Wilco se déleste de presque 80 raretés avec ce coffret, comme pour faire table rase du passé. Rien n’indique que de beaux inédits ne viendront pas gracier de futures rééditions mais, pour la première fois, le groupe se permet de vider quelques tiroirs tout en contemplant sa propre histoire. Un parcours somme toute assez fascinant que les non initiés aborderont mieux avec le best of ‘What’s Your 20?‘ sorti en même temps, raccourci opportun pour se familiariser avec l’americana un peu timide de ‘AM‘, la montée en puissance de ‘Being There‘, le virage pop de ‘Summerteeth‘, le chef d’oeuvre ‘Yankee Hotel Foxtrot‘, le cérébral ‘A Ghost Is Born‘ et ainsi de suite jusqu’à la maîtrise implacable mais plus pépère des derniers albums. De leur côté les convertis se dirigeront tout naturellement vers ‘Alpha Mike Foxtrot‘, son sympathique livret et ses quatre disques bourrés de curiosités, de perles méconnues et de petites révélations, ou comment revisiter une oeuvre entière en empruntant les chemins de traverse. Entre faces b et bonus hétéroclites, titres offerts en téléchargement, contributions à des bandes originales de films et autres reprises, versions live ou démos tirées de diverses compilations, le but n’est pas d’assommer le client à coups de merveilles jamais entendues dont personne ne soupçonnait l’existence. Le fan basique a déjà croisé certaines de ces raretés. Un fan obsessif aurait très bien pu compiler amoureusement le tout sur quelques CD-Rs et créer son propre patchwork. C’est ce qui fait le charme de l’objet. Pris individuellement ces enregistrements tombent parfois dans l’anecdotique, d’autant plus que les albums studio sont peu ou prou irréprochables.

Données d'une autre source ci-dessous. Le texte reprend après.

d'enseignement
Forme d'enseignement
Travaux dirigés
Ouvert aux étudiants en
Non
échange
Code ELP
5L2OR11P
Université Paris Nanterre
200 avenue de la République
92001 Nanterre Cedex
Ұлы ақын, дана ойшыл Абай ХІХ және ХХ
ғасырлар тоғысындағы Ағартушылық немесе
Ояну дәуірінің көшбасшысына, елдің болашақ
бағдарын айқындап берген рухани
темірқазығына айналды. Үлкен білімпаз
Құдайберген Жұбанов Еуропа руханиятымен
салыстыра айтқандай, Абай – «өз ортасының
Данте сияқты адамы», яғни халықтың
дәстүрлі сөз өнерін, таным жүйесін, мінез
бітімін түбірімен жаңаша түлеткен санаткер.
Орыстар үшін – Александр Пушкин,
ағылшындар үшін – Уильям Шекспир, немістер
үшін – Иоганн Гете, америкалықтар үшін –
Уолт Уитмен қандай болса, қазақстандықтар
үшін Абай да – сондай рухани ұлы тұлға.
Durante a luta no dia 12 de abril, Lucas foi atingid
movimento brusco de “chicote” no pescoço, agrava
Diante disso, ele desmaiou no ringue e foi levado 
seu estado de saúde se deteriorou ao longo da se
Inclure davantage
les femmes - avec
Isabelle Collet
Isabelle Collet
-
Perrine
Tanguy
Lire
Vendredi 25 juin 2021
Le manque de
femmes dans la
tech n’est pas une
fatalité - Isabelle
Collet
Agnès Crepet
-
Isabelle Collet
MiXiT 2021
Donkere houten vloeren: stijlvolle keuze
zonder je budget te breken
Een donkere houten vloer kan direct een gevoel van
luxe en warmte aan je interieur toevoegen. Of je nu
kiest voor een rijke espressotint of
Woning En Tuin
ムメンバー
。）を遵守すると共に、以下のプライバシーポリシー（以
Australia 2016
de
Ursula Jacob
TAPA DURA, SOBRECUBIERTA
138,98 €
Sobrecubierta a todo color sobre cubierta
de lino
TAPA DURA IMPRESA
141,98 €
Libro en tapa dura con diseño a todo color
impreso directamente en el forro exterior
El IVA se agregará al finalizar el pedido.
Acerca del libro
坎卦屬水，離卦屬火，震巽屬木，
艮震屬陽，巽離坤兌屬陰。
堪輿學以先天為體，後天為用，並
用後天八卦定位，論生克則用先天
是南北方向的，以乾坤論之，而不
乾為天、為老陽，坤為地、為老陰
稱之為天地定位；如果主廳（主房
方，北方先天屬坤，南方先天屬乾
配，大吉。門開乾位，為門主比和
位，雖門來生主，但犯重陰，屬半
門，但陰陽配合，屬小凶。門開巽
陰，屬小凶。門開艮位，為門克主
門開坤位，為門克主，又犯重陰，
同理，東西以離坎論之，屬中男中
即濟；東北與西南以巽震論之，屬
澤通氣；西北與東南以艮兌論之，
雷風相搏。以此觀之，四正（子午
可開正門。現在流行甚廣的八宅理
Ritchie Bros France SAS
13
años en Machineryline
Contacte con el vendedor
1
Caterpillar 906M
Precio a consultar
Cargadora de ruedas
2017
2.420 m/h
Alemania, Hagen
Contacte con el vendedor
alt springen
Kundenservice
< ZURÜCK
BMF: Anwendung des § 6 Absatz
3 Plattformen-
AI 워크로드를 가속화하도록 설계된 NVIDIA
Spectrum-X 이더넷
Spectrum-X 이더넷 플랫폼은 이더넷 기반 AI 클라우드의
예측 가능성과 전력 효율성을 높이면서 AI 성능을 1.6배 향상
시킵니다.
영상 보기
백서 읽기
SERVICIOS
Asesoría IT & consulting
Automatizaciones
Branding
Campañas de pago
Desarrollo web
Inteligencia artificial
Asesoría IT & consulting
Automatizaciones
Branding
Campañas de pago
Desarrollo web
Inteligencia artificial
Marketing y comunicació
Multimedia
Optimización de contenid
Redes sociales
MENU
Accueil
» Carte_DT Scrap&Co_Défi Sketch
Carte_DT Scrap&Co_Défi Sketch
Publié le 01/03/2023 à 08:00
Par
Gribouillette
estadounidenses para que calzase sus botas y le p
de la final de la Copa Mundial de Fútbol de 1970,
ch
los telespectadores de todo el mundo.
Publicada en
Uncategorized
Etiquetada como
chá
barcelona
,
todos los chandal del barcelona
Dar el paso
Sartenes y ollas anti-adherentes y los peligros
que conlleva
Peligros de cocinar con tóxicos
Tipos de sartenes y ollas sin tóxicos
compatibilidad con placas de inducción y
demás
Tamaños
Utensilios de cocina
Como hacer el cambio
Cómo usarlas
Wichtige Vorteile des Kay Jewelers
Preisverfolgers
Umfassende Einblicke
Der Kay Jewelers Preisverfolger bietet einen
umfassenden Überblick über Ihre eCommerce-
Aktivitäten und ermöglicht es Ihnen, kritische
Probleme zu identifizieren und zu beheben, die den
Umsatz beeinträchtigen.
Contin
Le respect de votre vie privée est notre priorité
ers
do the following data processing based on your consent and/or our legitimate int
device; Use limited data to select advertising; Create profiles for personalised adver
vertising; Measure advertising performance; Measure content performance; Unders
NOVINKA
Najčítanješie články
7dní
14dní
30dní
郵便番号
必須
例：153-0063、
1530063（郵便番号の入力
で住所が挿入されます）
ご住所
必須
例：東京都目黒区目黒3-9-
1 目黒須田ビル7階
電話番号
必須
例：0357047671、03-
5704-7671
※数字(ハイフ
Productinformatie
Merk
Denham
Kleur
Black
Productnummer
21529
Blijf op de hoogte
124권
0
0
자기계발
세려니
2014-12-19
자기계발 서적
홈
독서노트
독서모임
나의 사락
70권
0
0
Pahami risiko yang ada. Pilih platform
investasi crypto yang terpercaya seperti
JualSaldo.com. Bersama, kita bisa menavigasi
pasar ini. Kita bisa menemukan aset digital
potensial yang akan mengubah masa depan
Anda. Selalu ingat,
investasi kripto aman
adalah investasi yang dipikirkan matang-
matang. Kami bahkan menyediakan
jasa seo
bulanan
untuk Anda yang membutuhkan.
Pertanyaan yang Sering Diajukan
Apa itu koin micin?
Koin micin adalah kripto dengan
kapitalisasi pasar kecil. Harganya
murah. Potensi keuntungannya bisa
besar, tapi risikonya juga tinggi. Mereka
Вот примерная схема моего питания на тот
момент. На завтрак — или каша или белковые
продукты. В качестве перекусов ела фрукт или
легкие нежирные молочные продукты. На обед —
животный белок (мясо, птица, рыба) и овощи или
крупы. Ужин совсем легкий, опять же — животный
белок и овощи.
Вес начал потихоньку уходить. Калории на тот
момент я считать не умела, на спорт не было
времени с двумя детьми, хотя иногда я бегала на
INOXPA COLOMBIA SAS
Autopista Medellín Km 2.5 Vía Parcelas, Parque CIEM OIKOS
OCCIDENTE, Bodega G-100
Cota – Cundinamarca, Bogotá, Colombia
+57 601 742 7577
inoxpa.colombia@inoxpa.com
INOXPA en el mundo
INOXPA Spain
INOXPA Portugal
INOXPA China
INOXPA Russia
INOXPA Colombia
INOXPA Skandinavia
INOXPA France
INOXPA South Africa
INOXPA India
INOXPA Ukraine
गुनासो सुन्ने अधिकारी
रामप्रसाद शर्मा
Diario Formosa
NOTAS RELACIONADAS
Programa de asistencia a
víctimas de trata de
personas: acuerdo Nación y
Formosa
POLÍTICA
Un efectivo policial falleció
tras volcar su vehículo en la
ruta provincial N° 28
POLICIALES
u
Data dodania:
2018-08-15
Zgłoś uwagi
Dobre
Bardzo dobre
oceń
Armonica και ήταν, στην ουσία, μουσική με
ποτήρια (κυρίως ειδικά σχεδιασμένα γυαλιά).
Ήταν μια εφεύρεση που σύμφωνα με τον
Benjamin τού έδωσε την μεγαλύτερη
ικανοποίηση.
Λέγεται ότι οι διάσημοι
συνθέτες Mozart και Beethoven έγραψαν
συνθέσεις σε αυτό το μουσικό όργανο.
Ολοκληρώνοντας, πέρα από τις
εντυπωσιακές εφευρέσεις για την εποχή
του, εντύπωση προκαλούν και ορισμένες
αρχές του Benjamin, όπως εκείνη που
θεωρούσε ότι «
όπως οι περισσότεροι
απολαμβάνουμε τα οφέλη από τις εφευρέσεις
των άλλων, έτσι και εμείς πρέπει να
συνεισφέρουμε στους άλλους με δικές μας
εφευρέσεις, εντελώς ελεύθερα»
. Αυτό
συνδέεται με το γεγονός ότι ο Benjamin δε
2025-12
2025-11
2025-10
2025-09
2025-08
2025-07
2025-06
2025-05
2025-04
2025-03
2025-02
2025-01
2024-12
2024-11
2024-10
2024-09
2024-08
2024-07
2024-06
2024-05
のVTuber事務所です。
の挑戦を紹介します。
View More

Mis bout à bout et bien agencés, en revanche, ils documentent en détail l’exceptionnel altruisme du groupe et le talent presque visionnaire de Jeff Tweedy, avec plus d’un émoi à la clé.

AM‘ – ‘Foxtrot’, dans un premier temps. La tradition folk-rock en point de départ, la pop à tendance expérimentale en point de fuite. Les deux pôles de la musique de Wilco sont mis en perspective lentement mais sûrement, sans omettre les hésitations, les imperfections et les tâtonnements ayant permis d’évoluer entre l’un et l’autre. Cet ‘envers du décor’ est particulièrement captivant sur les 40 premiers titres. Du lo-fi acoustique de ‘Childlike And Evergreen‘ ouvrant timidement le premier disque au remix farfelu du classique ‘A Shot In The Arm‘ perpétré par David Kahne (l’oiseau de mauvais augure qui rejeta ensuite ‘Yankee Hotel Foxtrot‘) il y a déjà un monde, d’évidentes convulsions artistiques au sein d’un groupe qui se cherche, se fait plaisir aussi, et l’éclosion progressive d’un grand songwriter dont on ne louera jamais assez la finesse et l’humilité. Son interprétation de ‘Thirteen‘ de Big Star – chanson pourtant reprise plus que de raison – laisse sur le cul. Le temps d’arriver à la version live de ‘At Least That’s What You Said‘ sur le troisième disque, Tweedy livre ce qui est probablement le meilleur solo de guitare noisy du 21ème siècle, émulant et écrabouillant Sonic Youth simultanément, non sans avoir lâché l’une de ses plus belles chutes de studio au préalable (‘Cars Can’t Escape‘) ou défiguré ‘Kamera‘ en plan punk. Cette compilation gargantuesque s’attarde évidemment beaucoup sur la période la plus aventureuse et culte de Wilco, l’enchainement ‘Summerteeth‘ – ‘Yankee Hotel Foxtrot‘ – ‘A Ghost Is Born‘, laissant au final peu de place aux développements plus sereins des trois derniers albums. L’équilibre trouvé en studio comme sur scène avec l’incorporation du virtuose Nels Cline est pourtant palpable, même si l’on ne peut s’empêcher de penser que le line-up très stable et perfectionniste de ‘Sky Blue Sky‘, ‘Wilco (the album)‘ et ‘The Whole Love‘ a le potentiel et presque le devoir de surprendre davantage. Mais en attendant la suite, ‘Alpha Mike Foxtrot‘ n’a pas fini de nous rappeler pourquoi ce groupe mérite toute notre estime. Adios? Jamais de la vie.